What the task asks
Filter the entries below, keeping every line that has the word "Introducing".

Data
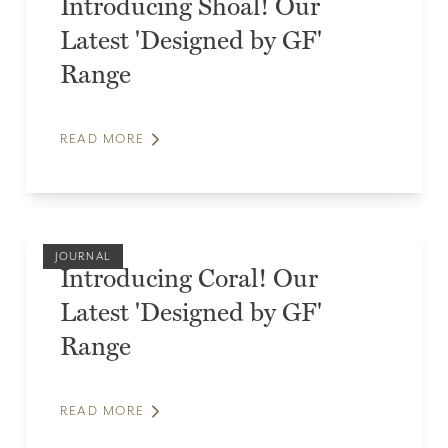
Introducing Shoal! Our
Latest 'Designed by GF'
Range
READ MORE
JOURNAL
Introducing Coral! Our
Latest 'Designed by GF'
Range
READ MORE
...
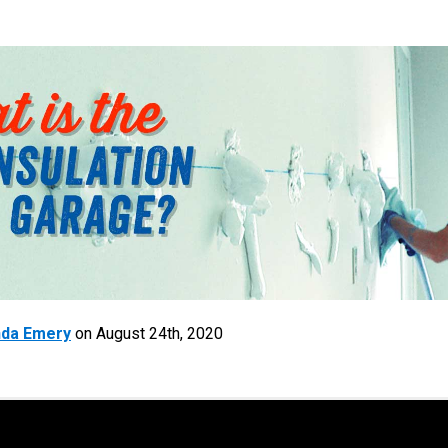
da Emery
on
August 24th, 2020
* * *
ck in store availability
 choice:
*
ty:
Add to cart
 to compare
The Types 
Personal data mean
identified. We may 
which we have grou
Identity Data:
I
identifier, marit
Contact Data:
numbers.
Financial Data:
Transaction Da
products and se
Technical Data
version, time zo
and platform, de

Expected answer
Introducing Shoal! Our
Introducing Coral! Our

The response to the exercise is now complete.